_Transcribed page contents_

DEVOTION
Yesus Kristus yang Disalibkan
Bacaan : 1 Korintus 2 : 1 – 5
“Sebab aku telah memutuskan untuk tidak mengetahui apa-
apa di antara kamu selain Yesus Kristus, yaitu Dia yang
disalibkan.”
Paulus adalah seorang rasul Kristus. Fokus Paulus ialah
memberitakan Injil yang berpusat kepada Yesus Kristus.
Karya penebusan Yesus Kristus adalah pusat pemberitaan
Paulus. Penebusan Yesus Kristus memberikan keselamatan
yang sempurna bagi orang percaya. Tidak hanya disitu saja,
--
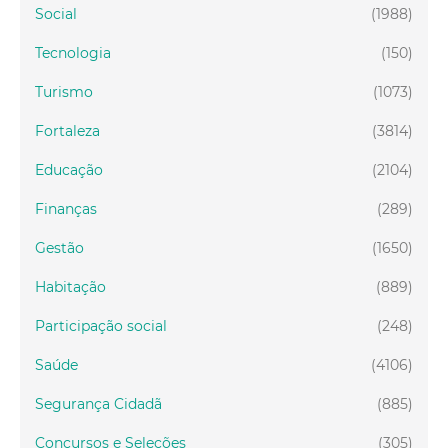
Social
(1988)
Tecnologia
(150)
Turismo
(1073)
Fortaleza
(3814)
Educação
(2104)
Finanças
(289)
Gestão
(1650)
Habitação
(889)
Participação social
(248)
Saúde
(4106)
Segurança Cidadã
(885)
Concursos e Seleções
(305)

_What is needed_
Every line above with the string "Paulus" in it should be copied into the answer.

_Response to this exercise_
Paulus adalah seorang rasul Kristus. Fokus Paulus ialah
Paulus. Penebusan Yesus Kristus memberikan keselamatan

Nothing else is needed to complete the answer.